Anyway, pardon the emotion and personal nature of this blog. It won't happen again. It's just that Mike deserves it.
(Note: the picture at the top is of me and Mike at the MTC when Laura went in March of 2005. I was 24, he was 17)

7 comments:

Joy said...

That's the best post you've written, that I've read anyway.

Lee said...

Wow. Thanks. I sat through class wondering if it was too much. I'm glad you like it.

(anna)belle said...

what? you actually do have a heart?
love,
your fav'euro.

carmen said...

You made me miss my brothers and wish I'd had "bunk bed" experiences. I think I might have an internet crush on you now too.

Unknown said...

growing up I was the only girl, sandwiched in between two boys. They shared till my older brother turned 10, I think. Then he got the basement. Their room was always the "boys" room and all plots and schemes hatched in their quarters (mostly by my older brother who may have wanted to take over the world at some point-reality, thankfully, thwarted his efforts). We moved to the Aves when I was 13 but before we could take over the house we had to wait for two months in an apartment (the old house sold faster than anticipated and the tenants in the new house-we converted it from an apartment to a single family home-still needed to get out).

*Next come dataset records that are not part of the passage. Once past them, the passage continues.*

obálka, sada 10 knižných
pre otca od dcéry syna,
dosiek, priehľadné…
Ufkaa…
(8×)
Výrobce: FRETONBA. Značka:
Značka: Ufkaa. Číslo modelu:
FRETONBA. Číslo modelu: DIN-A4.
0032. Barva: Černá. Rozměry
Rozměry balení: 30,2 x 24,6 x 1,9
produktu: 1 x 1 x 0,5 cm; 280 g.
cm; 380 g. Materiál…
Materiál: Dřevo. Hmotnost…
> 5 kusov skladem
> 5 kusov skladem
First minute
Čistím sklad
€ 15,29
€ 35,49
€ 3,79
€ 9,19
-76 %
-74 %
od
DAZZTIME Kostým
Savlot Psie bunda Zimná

My older bro slept on the couch in the living room and my little brother and I became roommates. You'd think that'd be awkward for a 13 year old girl to share a room with her 11 year old little brother, but it wasn't. It was great. We often stayed up late, both laying in our beds, and solving the universe. We also had cable for the first time in our life, so MTV was also a big topic of discussion. You never know how much alike you are with someone else until you share a room with them.

Lee said...

Thanks all.

SJ- That's great. I went over to your blog and read the extended version. Even greater. (besides the sadness)

becky said...

awww...i love my brothers too. i missed the younger when he went to a juvi wilderness camp for 3 months and the older one when he went to jail for 90 days. wait...is that the same?